Quiz 3

1. Jackson Aviation presents the following information:

Sales / $100 per passenger
Fixed Costs:
Marketing and Administration / $2,000
Overhead / $1,000
Variable Costs:
Marketing and Administration / $5 per passenger
Overhead / $10 per passenger
Direct labor / $15 per passenger
Direct material / $20 per passenger
Passengers / 150

a.  Prepare an income statement for internal purposes showing the contribution margin

b.  What would be the impact on the contribution margin per unit if the volume of passengers doubles? Why?

c.  If Jackson eliminated 20% of the direct labor costs, would this affect the total contribution margin? By how much?

d.  Jackson is thinking about leasing a new ticketing system. The system will add a fixed cost of $500 but will allow him to reduce his direct labor costs by $3 per passenger. Should Jackson lease the ticketing system?

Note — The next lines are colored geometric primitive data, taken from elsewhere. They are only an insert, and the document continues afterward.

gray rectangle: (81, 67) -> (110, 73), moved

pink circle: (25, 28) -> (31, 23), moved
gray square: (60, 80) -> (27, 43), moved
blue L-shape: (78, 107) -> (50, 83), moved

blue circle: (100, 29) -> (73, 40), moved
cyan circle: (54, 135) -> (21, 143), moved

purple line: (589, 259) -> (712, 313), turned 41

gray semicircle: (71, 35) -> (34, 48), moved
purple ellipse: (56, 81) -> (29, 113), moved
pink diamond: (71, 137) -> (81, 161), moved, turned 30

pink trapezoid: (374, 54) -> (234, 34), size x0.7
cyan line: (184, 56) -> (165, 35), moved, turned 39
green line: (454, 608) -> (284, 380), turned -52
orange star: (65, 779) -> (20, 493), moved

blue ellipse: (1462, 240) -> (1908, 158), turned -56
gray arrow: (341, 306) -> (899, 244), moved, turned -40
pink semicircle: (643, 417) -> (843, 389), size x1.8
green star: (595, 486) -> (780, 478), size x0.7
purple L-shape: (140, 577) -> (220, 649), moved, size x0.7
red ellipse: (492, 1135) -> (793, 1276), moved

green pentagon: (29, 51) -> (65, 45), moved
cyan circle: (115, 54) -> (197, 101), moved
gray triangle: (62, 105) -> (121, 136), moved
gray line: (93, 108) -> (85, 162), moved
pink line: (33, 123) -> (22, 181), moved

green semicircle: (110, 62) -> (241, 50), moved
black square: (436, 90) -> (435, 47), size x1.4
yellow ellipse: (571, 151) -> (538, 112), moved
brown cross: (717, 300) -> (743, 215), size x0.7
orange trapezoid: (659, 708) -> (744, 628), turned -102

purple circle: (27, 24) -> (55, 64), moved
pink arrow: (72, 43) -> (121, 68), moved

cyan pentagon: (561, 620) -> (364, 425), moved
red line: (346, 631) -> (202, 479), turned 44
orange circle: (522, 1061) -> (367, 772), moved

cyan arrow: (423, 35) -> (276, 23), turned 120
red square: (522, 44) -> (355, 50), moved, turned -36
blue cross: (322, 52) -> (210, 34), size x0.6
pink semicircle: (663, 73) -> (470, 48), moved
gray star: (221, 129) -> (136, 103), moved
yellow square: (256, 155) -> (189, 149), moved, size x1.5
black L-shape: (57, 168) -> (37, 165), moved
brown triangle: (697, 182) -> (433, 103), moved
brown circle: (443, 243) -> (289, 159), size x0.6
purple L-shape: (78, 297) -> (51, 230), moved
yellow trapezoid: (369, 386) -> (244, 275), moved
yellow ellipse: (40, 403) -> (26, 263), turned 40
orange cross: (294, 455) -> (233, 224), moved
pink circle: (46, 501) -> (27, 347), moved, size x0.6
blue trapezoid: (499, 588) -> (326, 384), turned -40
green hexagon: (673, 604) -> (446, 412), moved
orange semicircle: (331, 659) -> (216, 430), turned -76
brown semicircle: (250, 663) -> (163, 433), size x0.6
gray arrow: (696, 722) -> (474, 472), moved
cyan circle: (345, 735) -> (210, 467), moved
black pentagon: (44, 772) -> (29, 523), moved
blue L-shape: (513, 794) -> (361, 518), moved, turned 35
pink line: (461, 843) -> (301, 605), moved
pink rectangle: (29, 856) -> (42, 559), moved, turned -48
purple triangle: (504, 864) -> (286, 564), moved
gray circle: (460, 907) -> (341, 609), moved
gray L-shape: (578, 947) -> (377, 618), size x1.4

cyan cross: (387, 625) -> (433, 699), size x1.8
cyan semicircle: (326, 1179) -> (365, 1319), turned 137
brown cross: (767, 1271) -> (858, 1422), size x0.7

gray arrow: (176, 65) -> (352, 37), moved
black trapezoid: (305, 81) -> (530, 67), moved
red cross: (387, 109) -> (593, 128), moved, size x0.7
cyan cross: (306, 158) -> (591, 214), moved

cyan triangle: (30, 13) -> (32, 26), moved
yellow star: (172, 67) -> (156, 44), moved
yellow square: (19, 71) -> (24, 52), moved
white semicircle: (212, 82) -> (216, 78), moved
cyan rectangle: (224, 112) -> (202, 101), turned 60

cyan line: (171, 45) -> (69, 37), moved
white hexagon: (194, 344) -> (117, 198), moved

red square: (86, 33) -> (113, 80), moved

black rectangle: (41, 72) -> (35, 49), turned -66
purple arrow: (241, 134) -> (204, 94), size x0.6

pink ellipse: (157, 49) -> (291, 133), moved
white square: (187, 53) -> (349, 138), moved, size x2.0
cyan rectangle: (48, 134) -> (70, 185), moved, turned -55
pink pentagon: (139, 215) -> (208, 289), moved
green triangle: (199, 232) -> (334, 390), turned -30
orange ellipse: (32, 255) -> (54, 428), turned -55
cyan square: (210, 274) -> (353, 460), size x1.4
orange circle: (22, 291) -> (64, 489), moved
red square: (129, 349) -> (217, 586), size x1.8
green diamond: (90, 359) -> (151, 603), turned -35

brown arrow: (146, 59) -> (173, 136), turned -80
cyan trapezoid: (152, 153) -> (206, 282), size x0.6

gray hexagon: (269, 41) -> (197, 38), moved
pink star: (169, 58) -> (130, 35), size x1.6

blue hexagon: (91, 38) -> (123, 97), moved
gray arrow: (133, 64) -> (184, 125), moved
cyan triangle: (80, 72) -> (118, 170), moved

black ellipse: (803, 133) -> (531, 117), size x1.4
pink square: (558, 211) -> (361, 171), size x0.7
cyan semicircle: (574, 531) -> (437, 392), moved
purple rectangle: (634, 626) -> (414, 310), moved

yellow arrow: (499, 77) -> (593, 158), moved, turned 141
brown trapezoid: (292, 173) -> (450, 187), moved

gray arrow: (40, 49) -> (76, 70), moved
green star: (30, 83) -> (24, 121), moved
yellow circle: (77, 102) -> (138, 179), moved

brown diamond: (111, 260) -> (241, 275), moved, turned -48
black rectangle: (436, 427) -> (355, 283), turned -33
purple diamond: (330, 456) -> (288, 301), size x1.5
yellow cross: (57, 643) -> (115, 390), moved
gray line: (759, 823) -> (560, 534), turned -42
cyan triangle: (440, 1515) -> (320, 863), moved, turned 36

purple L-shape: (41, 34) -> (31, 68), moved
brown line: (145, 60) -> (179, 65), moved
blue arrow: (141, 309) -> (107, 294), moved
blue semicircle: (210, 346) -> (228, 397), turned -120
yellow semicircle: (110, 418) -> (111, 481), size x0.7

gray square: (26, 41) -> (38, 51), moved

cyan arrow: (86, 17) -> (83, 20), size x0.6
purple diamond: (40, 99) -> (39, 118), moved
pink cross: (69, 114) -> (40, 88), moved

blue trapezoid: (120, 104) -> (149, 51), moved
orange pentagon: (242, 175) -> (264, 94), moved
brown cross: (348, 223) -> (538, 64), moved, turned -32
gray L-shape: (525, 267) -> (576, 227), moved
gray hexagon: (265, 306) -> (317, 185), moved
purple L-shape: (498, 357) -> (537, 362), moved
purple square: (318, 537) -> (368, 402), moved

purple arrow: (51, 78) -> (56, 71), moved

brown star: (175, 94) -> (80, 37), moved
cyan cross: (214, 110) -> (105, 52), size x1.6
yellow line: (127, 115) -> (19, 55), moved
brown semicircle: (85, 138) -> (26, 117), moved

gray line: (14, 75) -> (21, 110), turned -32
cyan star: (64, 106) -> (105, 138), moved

Explain

2.  Sun Devil, Inc. is considering the introduction of a new product with the following price and cost characteristics:

Sales price $75 each

Variable Cost $25 each

Fixed Cost $300,000 per year

It expects to sell 70,000 units per year.

a)  How many units must be sold to breakeven?

b)  How many units must be sold to make an operating profit of $15,000

c)  If 7,000 units are sold, what operating profit is expected?

d)  What would be the breakeven point in units if the sales price is decreased by 20%?

e)  What is the breakeven point in units if the variable costs per unit decreased by 40%?

f)  What would be the breakeven point in units if fixed costs were increased by $50,000?

3.  MultiFrame Company has the following revenue and cost budgets for the two products it sells.

Plastic Frames / Glass Frames
Sales price / $10.00 / $15.00
Direct materials / (2.00) / (3.00)
Direct labor / (3.00) / (5.00)
Fixed overhead / (3.00) / (4.00)
Net income per unit / $2.00 / $3.00
Budgeted unit sales / 100,000 / 300,000

The budgeted unit sales equal the current unit demand, and total fixed overhead for the year is budgeted at $975,000. Assume that the company plans to maintain the same proportional mix. In numerical calculations, MultiFrame rounds to the nearest cent and unit.

a)  What is the total number of units MultiFrame needs to produce and sell to breakeven?

b)  What is the total number of units needed to break even if the budgeted direct labor costs were $2 for plastic frames instead of $3?

c)  What is the total number of units needed to break even if sales were budgeted at 150,000 units of plastic frames and 300,000 units of glass frames with all other costs remaining constant?